(DATA PROVIDED):
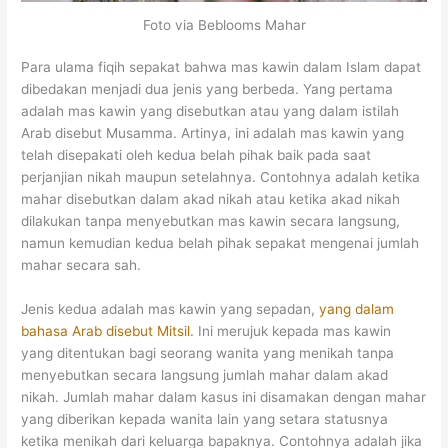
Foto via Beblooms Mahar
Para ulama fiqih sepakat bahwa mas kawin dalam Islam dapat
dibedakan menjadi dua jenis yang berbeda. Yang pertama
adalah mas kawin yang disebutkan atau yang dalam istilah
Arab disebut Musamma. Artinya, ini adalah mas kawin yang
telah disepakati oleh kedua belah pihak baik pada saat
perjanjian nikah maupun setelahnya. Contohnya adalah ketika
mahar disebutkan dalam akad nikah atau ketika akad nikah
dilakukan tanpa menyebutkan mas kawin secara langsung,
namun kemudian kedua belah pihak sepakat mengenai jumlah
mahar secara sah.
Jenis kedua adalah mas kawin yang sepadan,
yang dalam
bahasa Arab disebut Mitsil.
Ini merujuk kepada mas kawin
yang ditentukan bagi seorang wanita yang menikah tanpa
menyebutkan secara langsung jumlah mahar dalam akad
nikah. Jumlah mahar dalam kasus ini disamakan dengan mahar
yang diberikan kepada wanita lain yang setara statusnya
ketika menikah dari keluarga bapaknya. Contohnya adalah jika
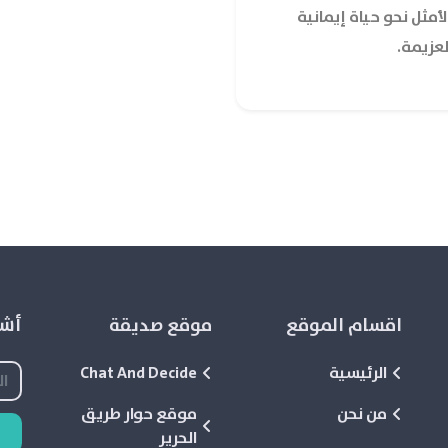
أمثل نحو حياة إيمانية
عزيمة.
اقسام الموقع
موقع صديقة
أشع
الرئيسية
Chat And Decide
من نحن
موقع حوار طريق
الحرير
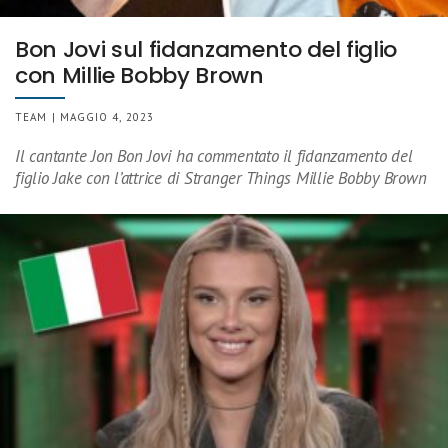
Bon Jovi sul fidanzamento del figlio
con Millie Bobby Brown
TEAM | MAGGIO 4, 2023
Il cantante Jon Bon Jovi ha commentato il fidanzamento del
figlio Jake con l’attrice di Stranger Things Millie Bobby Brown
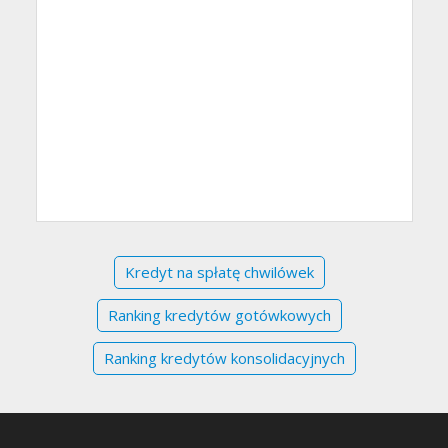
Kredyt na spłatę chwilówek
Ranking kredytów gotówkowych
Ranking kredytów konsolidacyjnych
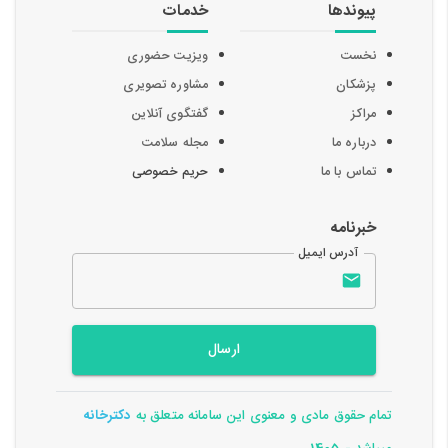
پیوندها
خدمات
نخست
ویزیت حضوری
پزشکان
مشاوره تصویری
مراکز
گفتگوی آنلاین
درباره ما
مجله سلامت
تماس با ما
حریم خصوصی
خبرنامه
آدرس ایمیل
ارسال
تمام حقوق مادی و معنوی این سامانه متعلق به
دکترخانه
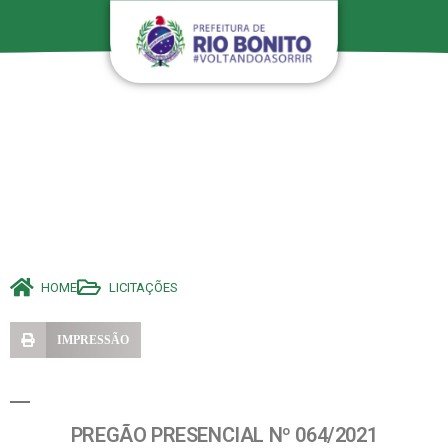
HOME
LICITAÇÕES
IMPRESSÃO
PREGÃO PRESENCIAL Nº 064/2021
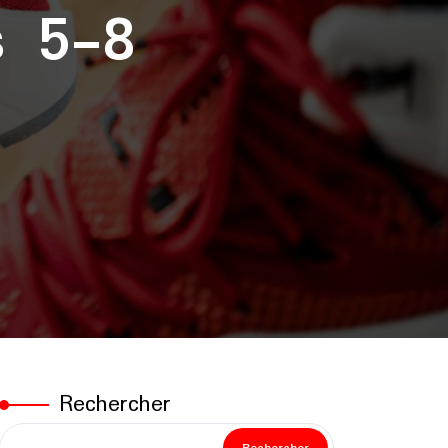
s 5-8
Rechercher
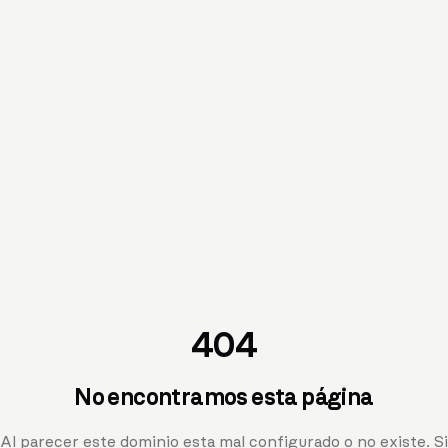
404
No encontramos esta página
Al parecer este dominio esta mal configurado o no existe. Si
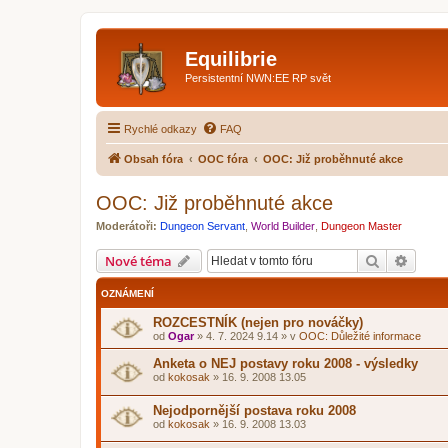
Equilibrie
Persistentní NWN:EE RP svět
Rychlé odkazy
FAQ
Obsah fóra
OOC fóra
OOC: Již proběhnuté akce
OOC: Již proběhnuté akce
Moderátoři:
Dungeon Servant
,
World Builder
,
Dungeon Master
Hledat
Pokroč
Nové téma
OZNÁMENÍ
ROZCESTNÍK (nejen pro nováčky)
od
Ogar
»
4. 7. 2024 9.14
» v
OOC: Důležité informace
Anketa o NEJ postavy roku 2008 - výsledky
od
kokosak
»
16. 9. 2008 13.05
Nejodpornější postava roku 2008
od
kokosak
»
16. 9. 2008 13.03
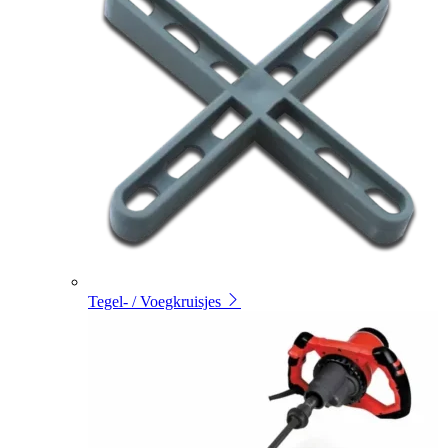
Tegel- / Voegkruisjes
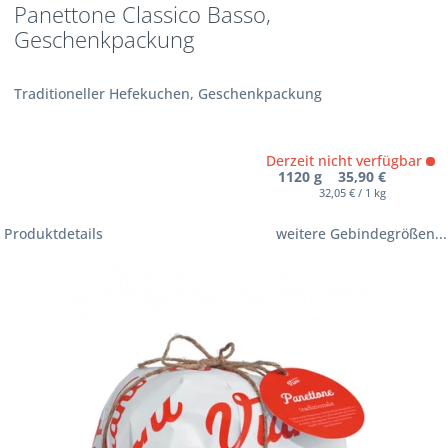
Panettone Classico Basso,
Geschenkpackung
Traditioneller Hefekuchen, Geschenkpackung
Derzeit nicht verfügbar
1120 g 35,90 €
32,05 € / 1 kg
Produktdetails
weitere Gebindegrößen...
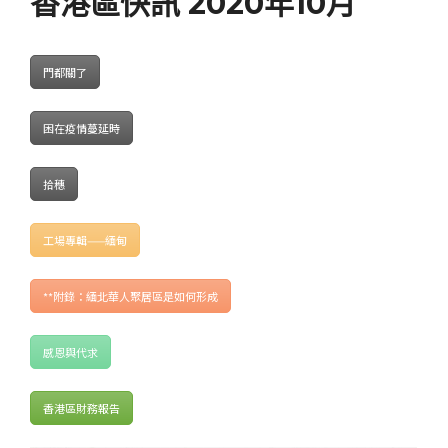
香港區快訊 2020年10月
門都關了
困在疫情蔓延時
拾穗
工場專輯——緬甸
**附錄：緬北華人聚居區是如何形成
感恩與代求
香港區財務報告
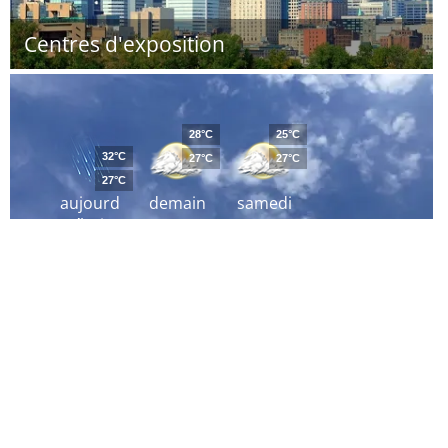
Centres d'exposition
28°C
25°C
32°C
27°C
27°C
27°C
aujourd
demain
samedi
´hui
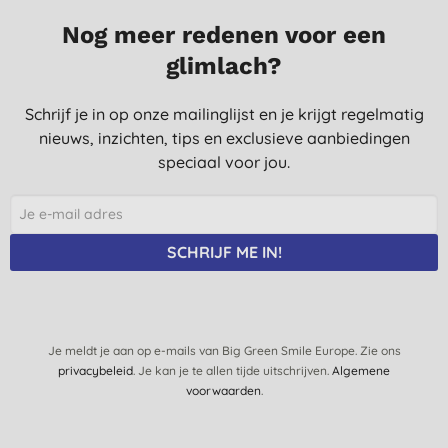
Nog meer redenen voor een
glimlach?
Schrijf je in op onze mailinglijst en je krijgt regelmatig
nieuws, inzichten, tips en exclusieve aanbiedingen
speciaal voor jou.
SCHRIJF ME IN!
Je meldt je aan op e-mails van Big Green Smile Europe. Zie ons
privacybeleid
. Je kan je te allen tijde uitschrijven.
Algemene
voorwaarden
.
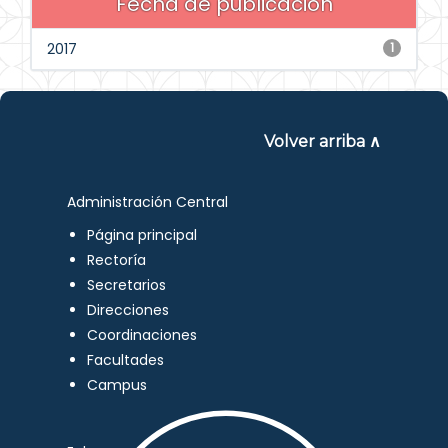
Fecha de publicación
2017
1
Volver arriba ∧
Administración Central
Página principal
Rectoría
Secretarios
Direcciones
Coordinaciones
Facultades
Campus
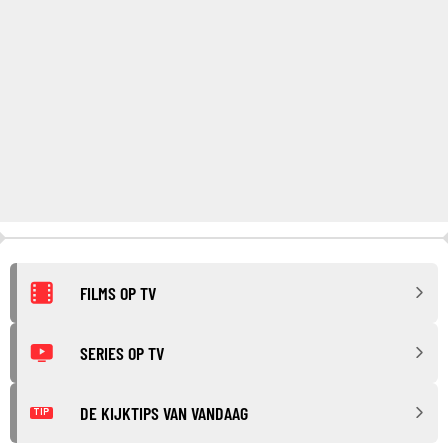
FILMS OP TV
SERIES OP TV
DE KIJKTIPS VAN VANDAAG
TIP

(TASK BRIEF): Each line above should be returned exactly as written, apart from any pictures.

(WRITTEN RESPONSE):
Foto via Beblooms Mahar
Para ulama fiqih sepakat bahwa mas kawin dalam Islam dapat
dibedakan menjadi dua jenis yang berbeda. Yang pertama
adalah mas kawin yang disebutkan atau yang dalam istilah
Arab disebut Musamma. Artinya, ini adalah mas kawin yang
telah disepakati oleh kedua belah pihak baik pada saat
perjanjian nikah maupun setelahnya. Contohnya adalah ketika
mahar disebutkan dalam akad nikah atau ketika akad nikah
dilakukan tanpa menyebutkan mas kawin secara langsung,
namun kemudian kedua belah pihak sepakat mengenai jumlah
mahar secara sah.
Jenis kedua adalah mas kawin yang sepadan,
yang dalam
bahasa Arab disebut Mitsil.
Ini merujuk kepada mas kawin
yang ditentukan bagi seorang wanita yang menikah tanpa
menyebutkan secara langsung jumlah mahar dalam akad
nikah. Jumlah mahar dalam kasus ini disamakan dengan mahar
yang diberikan kepada wanita lain yang setara statusnya
ketika menikah dari keluarga bapaknya. Contohnya adalah jika
أمثل نحو حياة إيمانية
عزيمة.
اقسام الموقع
موقع صديقة
أشع
الرئيسية
Chat And Decide
من نحن
موقع حوار طريق
الحرير
Bon Jovi sul fidanzamento del figlio
con Millie Bobby Brown
TEAM | MAGGIO 4, 2023
Il cantante Jon Bon Jovi ha commentato il fidanzamento del
figlio Jake con l’attrice di Stranger Things Millie Bobby Brown
Kredyt na spłatę chwilówek
Ranking kredytów gotówkowych
Ranking kredytów konsolidacyjnych
پیوندها
خدمات
نخست
ویزیت حضوری
پزشکان
مشاوره تصویری
مراکز
گفتگوی آنلاین
درباره ما
مجله سلامت
تماس با ما
حریم خصوصی
خبرنامه
آدرس ایمیل
ارسال
تمام حقوق مادی و معنوی این سامانه متعلق به
دکترخانه
HOME
LICITAÇÕES
IMPRESSÃO
PREGÃO PRESENCIAL Nº 064/2021
s 5-8
Rechercher
404
No encontramos esta página
Al parecer este dominio esta mal configurado o no existe. Si
Equilibrie
Persistentní NWN:EE RP svět
Rychlé odkazy
FAQ
Obsah fóra
OOC fóra
OOC: Již proběhnuté akce
OOC: Již proběhnuté akce
Moderátoři:
Dungeon Servant
,
World Builder
,
Dungeon Master
Hledat
Pokroč
Nové téma
OZNÁMENÍ
ROZCESTNÍK (nejen pro nováčky)
od
Ogar
»
4. 7. 2024 9.14
» v
OOC: Důležité informace
Anketa o NEJ postavy roku 2008 - výsledky
od
kokosak
»
16. 9. 2008 13.05
Nejodpornější postava roku 2008
od
kokosak
»
16. 9. 2008 13.03
Tegel- / Voegkruisjes
Panettone Classico Basso,
Geschenkpackung
Traditioneller Hefekuchen, Geschenkpackung
Derzeit nicht verfügbar
1120 g 35,90 €
32,05 € / 1 kg
Produktdetails
weitere Gebindegrößen...
香港區快訊 2020年10月
門都關了
困在疫情蔓延時
拾穗
工場專輯——緬甸
**附錄：緬北華人聚居區是如何形成
感恩與代求
香港區財務報告
Centres d'exposition
28°C
25°C
32°C
27°C
27°C
27°C
aujourd
demain
samedi
´hui
Nog meer redenen voor een
glimlach?
Schrijf je in op onze mailinglijst en je krijgt regelmatig
nieuws, inzichten, tips en exclusieve aanbiedingen
speciaal voor jou.
SCHRIJF ME IN!
Je meldt je aan op e-mails van Big Green Smile Europe. Zie ons
privacybeleid
. Je kan je te allen tijde uitschrijven.
Algemene
voorwaarden
.
Fecha de publicación
2017
1
Volver arriba ∧
Administración Central
Página principal
Rectoría
Secretarios
Direcciones
Coordinaciones
Facultades
Campus
FILMS OP TV
SERIES OP TV
DE KIJKTIPS VAN VANDAAG
TIP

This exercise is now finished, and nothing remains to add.